GW1 was some top tier shit. I can't think of another action / MMO / RPG game where the combat revolves around working your way through an enemy's defenses rather than being principally focused on just killing the enemy faster (it is present in some RTS games, though, in a different form, and in some tabletop games like MtG or various tile games). What I mean by this is that in a typical action / RPG game the combat is about killing the enemy faster than he kills you. Things like debilitating conditions or resource depletion are generally a waste because you're better off just killing the enemy faster. In Guild Wars, the defensive capabilities are so powerful that just going for straight up "kill faster" doesn't work (not to say there aren't pressure oriented team builds, or concepts like spiking, but these rely on more than just raw damage); if you just try to attack an enemy then their team's Monk is going to be able to counter your attacks without much issue; in a straight conflict of "how much damage can I deal nuking this guy" vs "how much damage can an average prot / hybrid monk counter" you'll never win.
Accordingly we have tools like interrupts, hexes that slow casting speed or disable specific skills, conditions that can be used to divert a Monk's attention or overwhelm their resources, energy loss (since energy is actually very powerful and losing it is a big deal, if an enemy stalls out on energy that's a huge advantage for you), enchantment removal, etc - and some of these are also defensive tools in turn, like inflicting Blindness to reduce an enemy Warrior's offensive capability, or using interrupts to shut down an enemy Elementalist's nukes.
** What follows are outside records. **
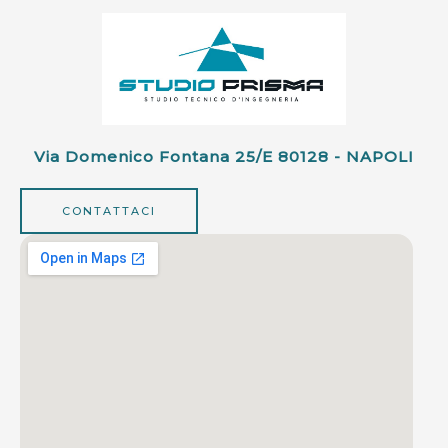
Via Domenico Fontana 25/e 80128 - NAPOLI
CONTATTACI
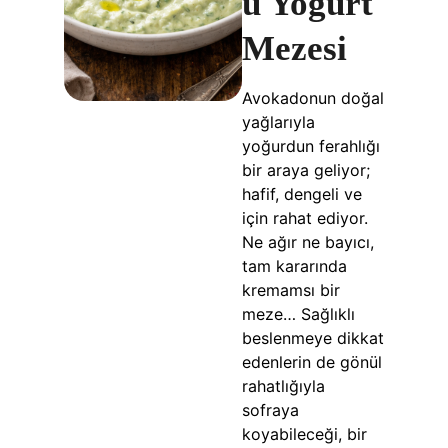
u Yoğurt
Mezesi
Avokadonun doğal
yağlarıyla
yoğurdun ferahlığı
bir araya geliyor;
hafif, dengeli ve
için rahat ediyor.
Ne ağır ne bayıcı,
tam kararında
kremamsı bir
meze… Sağlıklı
beslenmeye dikkat
edenlerin de gönül
rahatlığıyla
sofraya
koyabileceği, bir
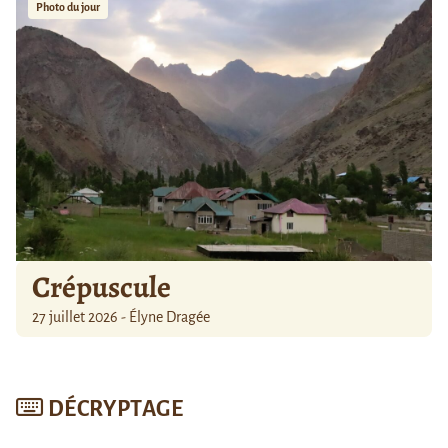
Photo du jour
Crépuscule
27 juillet 2026 - Élyne Dragée
DÉCRYPTAGE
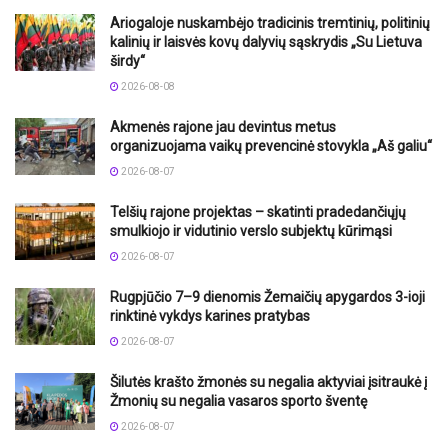
Ariogaloje nuskambėjo tradicinis tremtinių, politinių
kalinių ir laisvės kovų dalyvių sąskrydis „Su Lietuva
širdy“
2026-08-08
Akmenės rajone jau devintus metus
organizuojama vaikų prevencinė stovykla „Aš galiu“
2026-08-07
Telšių rajone projektas – skatinti pradedančiųjų
smulkiojo ir vidutinio verslo subjektų kūrimąsi
2026-08-07
Rugpjūčio 7–9 dienomis Žemaičių apygardos 3-ioji
rinktinė vykdys karines pratybas
2026-08-07
Šilutės krašto žmonės su negalia aktyviai įsitraukė į
Žmonių su negalia vasaros sporto šventę
2026-08-07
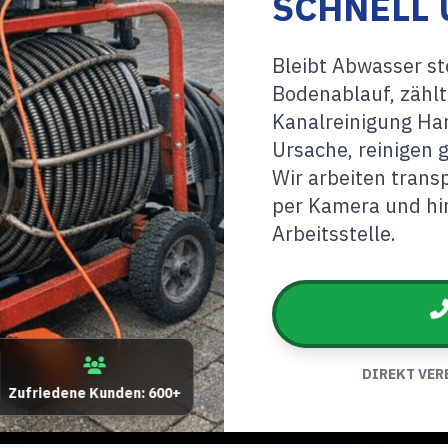
SCHNELL 
Bleibt Abwasser s
Bodenablauf, zählt
Kanalreinigung Har
Ursache, reinigen 
Wir arbeiten tran
per Kamera und hin
Arbeitsstelle.
DIREKT VER
Zufriedene Kunden: 600+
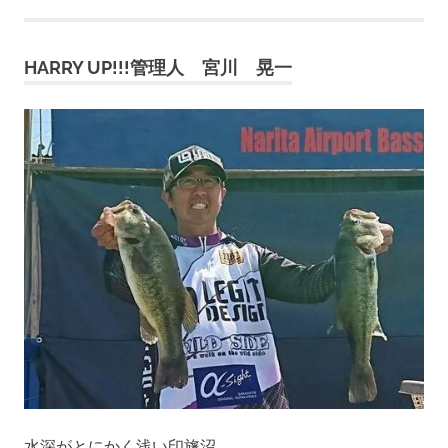
ナ
事:
ビ
HARRY UP!!!管理人 宮川 晃一
ゲ
ー
シ
ョ
ン
水深がとにかく浅い印旛沼。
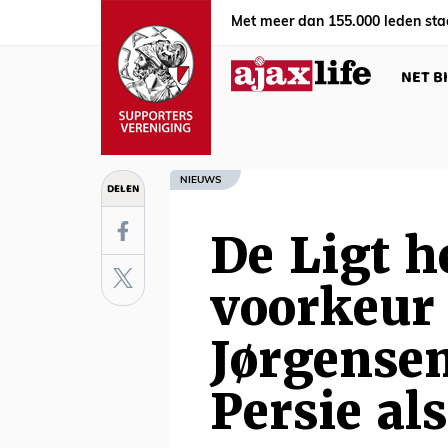
Met meer dan 155.000 leden sta
NET B
NIEUWS
DELEN
De Ligt h
voorkeur
Jørgensen
Persie al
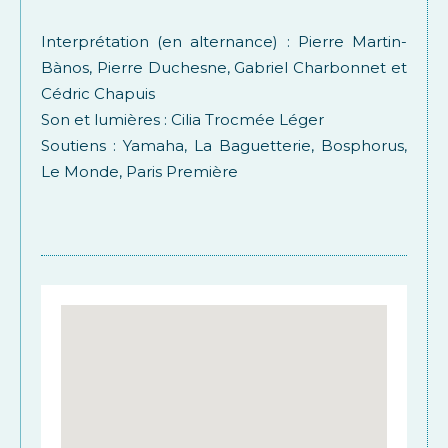
Interprétation (en alternance) : Pierre Martin-
Bànos, Pierre Duchesne, Gabriel Charbonnet et
Cédric Chapuis
Son et lumières : Cilia Trocmée Léger
Soutiens : Yamaha, La Baguetterie, Bosphorus,
Le Monde, Paris Première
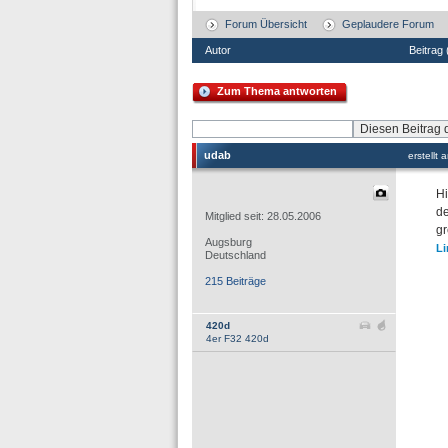
Forum Übersicht
Geplaudere Forum
Autor
Beitrag
Zum Thema antworten
udab
erstellt
Hi
de
Mitglied seit: 28.05.2006
gr
Augsburg
Li
Deutschland
215 Beiträge
420d
4er F32 420d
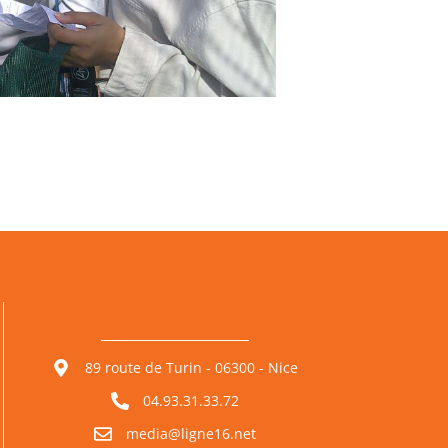
89 route de Turin - 06300 - Nice
04.93.31.33.72
media@ligne16.net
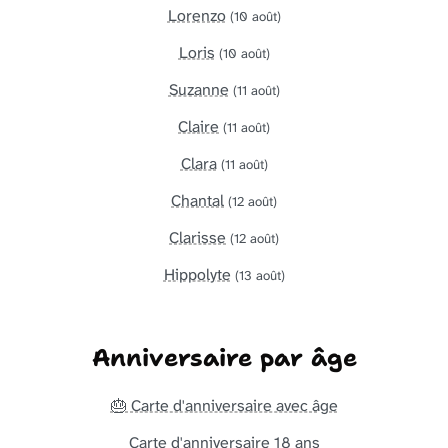
Lorenzo
(10 août)
Loris
(10 août)
Suzanne
(11 août)
Claire
(11 août)
Clara
(11 août)
Chantal
(12 août)
Clarisse
(12 août)
Hippolyte
(13 août)
Anniversaire par âge
🎂 Carte d'anniversaire avec âge
Carte d'anniversaire 18 ans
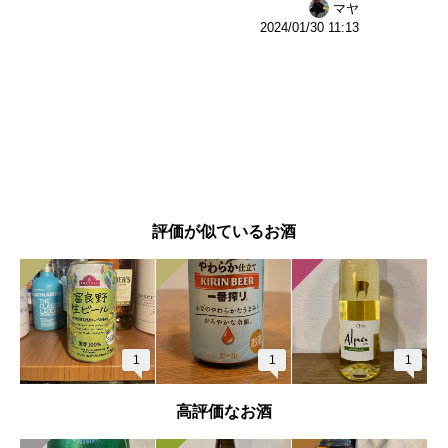
マヤ
2024/01/30 11:13
評価が似ているお酒
1
1
1
高評価なお酒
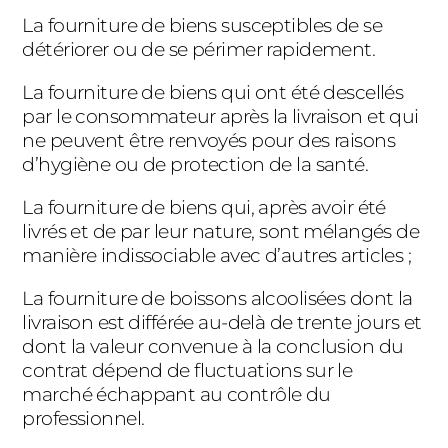
La fourniture de biens susceptibles de se
détériorer ou de se périmer rapidement.
La fourniture de biens qui ont été descellés
par le consommateur après la livraison et qui
ne peuvent être renvoyés pour des raisons
d’hygiène ou de protection de la santé.
La fourniture de biens qui, après avoir été
livrés et de par leur nature, sont mélangés de
manière indissociable avec d’autres articles ;
La fourniture de boissons alcoolisées dont la
livraison est différée au-delà de trente jours et
dont la valeur convenue à la conclusion du
contrat dépend de fluctuations sur le
marché échappant au contrôle du
professionnel.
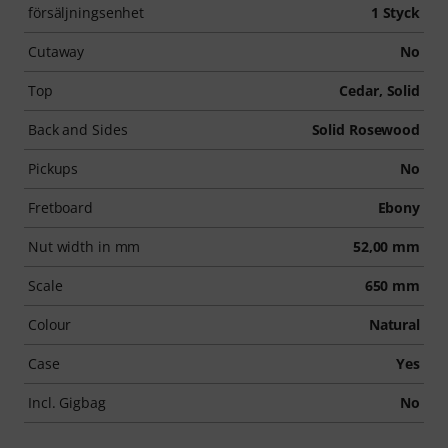
försäljningsenhet
1 Styck
Cutaway
No
Top
Cedar, Solid
Back and Sides
Solid Rosewood
Pickups
No
Fretboard
Ebony
Nut width in mm
52,00 mm
Scale
650 mm
Colour
Natural
Case
Yes
Incl. Gigbag
No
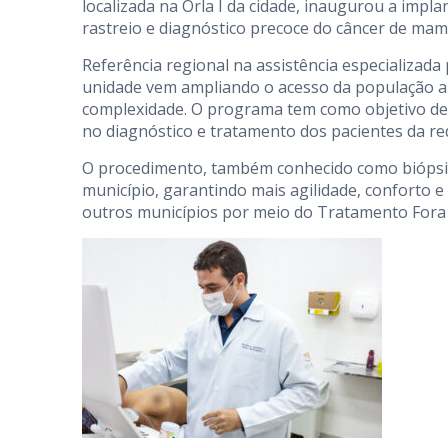
localizada na Orla I da cidade, inaugurou a impl
rastreio e diagnóstico precoce do câncer de mam
Referência regional na assistência especializad
unidade vem ampliando o acesso da população a 
complexidade. O programa tem como objetivo desc
no diagnóstico e tratamento dos pacientes da re
O procedimento, também conhecido como biópsia
município, garantindo mais agilidade, conforto e
outros municípios por meio do Tratamento Fora 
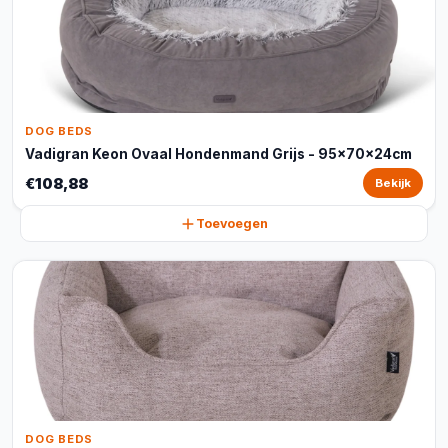
DOG BEDS
Vadigran Keon Ovaal Hondenmand Grijs - 95x70x24cm
€108,88
Bekijk
Toevoegen
DOG BEDS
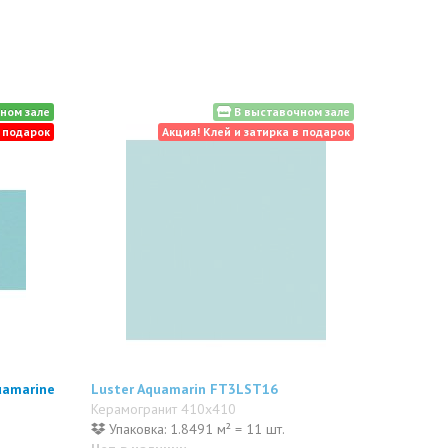
ном зале
В выставочном зале
в подарок
Акция! Клей и затирка в подарок
uamarine
Luster Aquamarin FT3LST16
Керамогранит 410x410
Упаковка: 1.8491 м² = 11 шт.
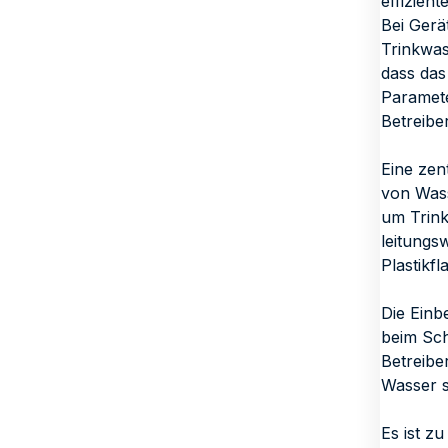
effizien
Bei Gerä
Trinkwas
dass das
Paramete
Betreibe
Eine zen
von Wass
um Trink
leitung
Plastikf
Die Einb
beim Sch
Betreibe
Wasser s
Es ist z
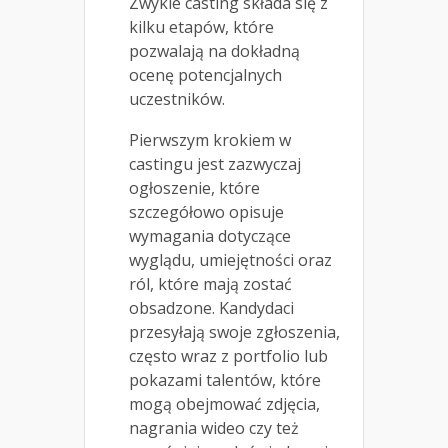
Zwykle casting składa się z
kilku etapów, które
pozwalają na dokładną
ocenę potencjalnych
uczestników.
Pierwszym krokiem w
castingu jest zazwyczaj
ogłoszenie, które
szczegółowo opisuje
wymagania dotyczące
wyglądu, umiejętności oraz
ról, które mają zostać
obsadzone. Kandydaci
przesyłają swoje zgłoszenia,
często wraz z portfolio lub
pokazami talentów, które
mogą obejmować zdjęcia,
nagrania wideo czy też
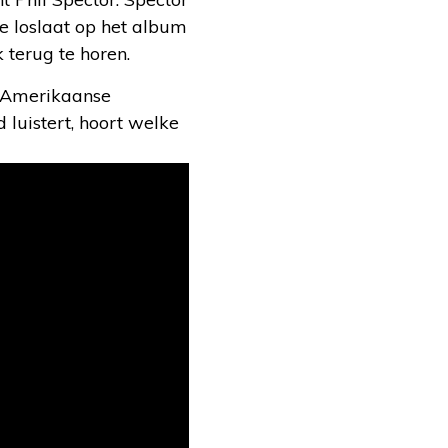
e loslaat op het album
k terug te horen.
 Amerikaanse
luistert, hoort welke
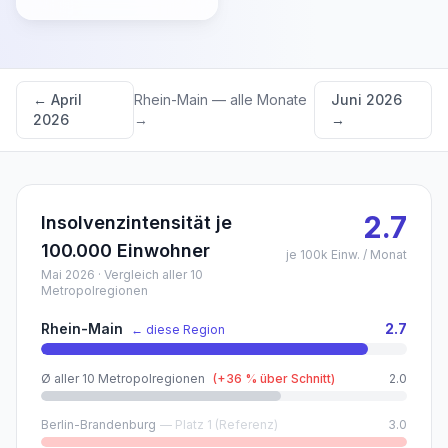
←
April
Rhein-Main
— alle Monate
Juni 2026
2026
→
→
2.7
Insolvenzintensität je
100.000 Einwohner
je 100k Einw. / Monat
Mai 2026
· Vergleich aller 10
Metropolregionen
Rhein-Main
2.7
← diese Region
Ø aller 10 Metropolregionen
(
+
36
% über Schnitt)
2.0
Berlin-Brandenburg
— Platz 1 (Referenz)
3.0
In turn there are some defensive measures that counter their own counters, like the concept of a cover enchantment to counteract removal, or Holy Veil to drop a hex that would otherwise have prohibitive consequences when trying to remove it (or to prevent a cover hex from working). There are offensive concepts like the spike (massive concentrated damage aimed at killing a target so quickly that the enemy can't get defenses or healing on him in time) and tools to counter that, like the Infuse skill or the human ability to notice that several enemy casters are facing one particular party member while doing a casting animation and drop Spirit Bond on him, expecting a large and abrupt amount of damage.
So in Guild Wars, at least for PvP, the game is more about outmaneuvering the enemy's defenses or forcing them into a condition of low resources (energy loss, too many skills recharging or players taken out of commission by amount of hexes, loss of health and energy to death penalty, used up their hard resses, etc) that gives you enough of an advantage that you can actually kill members of their party consistently, rather than just trying to deal more damage than the enemy.
This overall pattern of gameplay is, in my opinion, what made Guild Wars so great and involved, and I've never played another action or RPG type game that had this same kind of focus.